Bound-constrained tomography for anisotropic and Q model building

Reflection tomography is an effective way to build anisotropic velocity and Q models for seismic imaging. However, reflection tomography suffers from a nonuniqueness problem, even when it only inverts for a single parameter, such as velocity (Stork, 1992). When anisotropy exists, surface seismic data alone cannot sufficiently determine the anisotropy parameters and there is ambiguity between them. Unconstrained reflection tomography may yield undesired or even non-physical models. To better constrain the tomographic inversion, additional information has to be incorporated into the system of equations.
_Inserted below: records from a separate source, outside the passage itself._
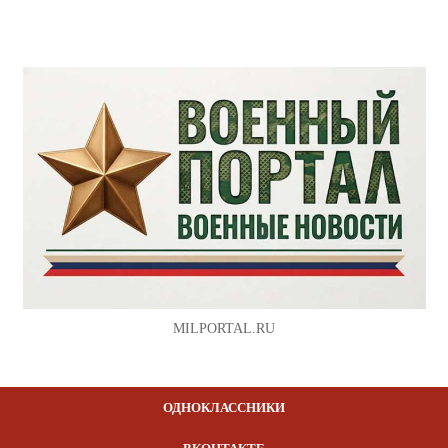
MILPORTAL.RU
ОДНОКЛАССНИКИ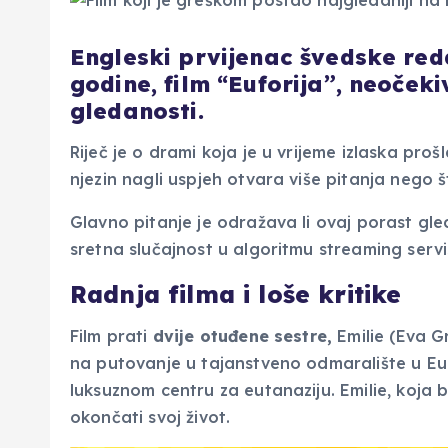
Engleski prvijenac švedske reda
godine, film “Euforija”, neoček
gledanosti.
Riječ je o drami koja je u vrijeme izlaska proš
njezin nagli uspjeh otvara više pitanja nego 
Glavno pitanje je odražava li ovaj porast gled
sretna slučajnost u algoritmu streaming servis
Radnja filma i loše kritike
Film prati
dvije otuđene sestre,
Emilie (Eva Gr
na putovanje u tajanstveno odmaralište u Euro
luksuznom centru za eutanaziju. Emilie, koja 
okončati svoj život.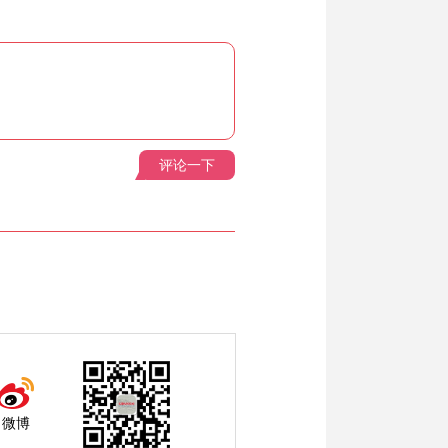
评论一下
微博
For example, Li et al. (2014) apply the results from stochastic rock physics modelling as an additional constraint to migration velocity analysis for anisotropic parameters. Zhou et al. (2014) incorporate well data into the ray-based tomographic equation system. In many cases, especially in frontier areas, little geologic or well information is available, complicating the process of model building. However, most likely the rough bounds of the model parameters in an area are known. Such bounds can be incorporated into the equation system as additional constraints. Vollebregt (2014) proposes a bound constrained conjugate gradient algorithm for an optimization system constrained by positive solutions. In this paper, we generalize this algorithm to accommodate spatially variant lower and upper bounds for seismic model parameters and use these bounds to constrain reflection tomography.